* [Source material]:
Segment Open

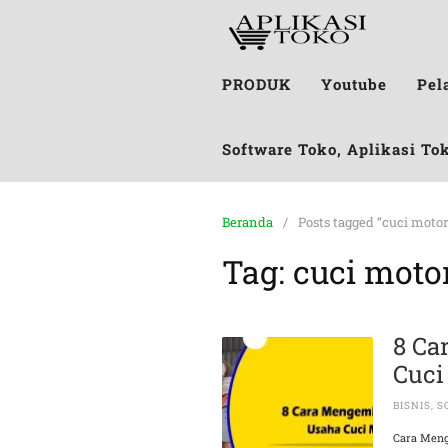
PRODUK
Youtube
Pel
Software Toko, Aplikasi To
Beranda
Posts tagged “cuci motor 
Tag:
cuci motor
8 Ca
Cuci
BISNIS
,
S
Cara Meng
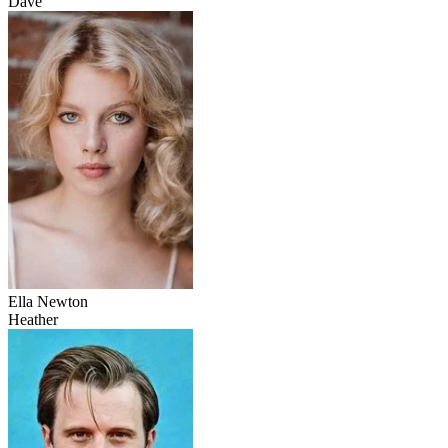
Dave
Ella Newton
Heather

Segment Closed
Segment Open

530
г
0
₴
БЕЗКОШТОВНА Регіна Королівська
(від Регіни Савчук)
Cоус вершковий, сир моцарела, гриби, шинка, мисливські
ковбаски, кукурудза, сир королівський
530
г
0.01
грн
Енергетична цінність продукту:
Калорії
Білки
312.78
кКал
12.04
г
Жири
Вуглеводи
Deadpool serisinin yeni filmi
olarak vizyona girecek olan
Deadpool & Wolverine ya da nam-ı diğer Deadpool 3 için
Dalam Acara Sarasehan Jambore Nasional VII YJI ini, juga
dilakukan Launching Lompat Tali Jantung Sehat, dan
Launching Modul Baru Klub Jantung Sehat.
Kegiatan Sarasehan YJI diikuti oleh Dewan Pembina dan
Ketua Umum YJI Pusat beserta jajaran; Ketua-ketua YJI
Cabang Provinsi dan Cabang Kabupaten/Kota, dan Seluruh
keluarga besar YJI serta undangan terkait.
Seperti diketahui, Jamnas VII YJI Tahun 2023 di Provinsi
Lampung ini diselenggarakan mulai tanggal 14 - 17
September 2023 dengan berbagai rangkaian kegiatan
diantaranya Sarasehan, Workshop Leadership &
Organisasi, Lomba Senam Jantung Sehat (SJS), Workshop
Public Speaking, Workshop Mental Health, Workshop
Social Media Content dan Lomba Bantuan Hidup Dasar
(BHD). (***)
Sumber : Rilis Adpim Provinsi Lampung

Segment Closed

* [Your instructions]: Within the entries above, find the string "Sarasehan" and return each line that holds it.

* [Solution below]:
Dalam Acara Sarasehan Jambore Nasional VII YJI ini, juga
Kegiatan Sarasehan YJI diikuti oleh Dewan Pembina dan
diantaranya Sarasehan, Workshop Leadership &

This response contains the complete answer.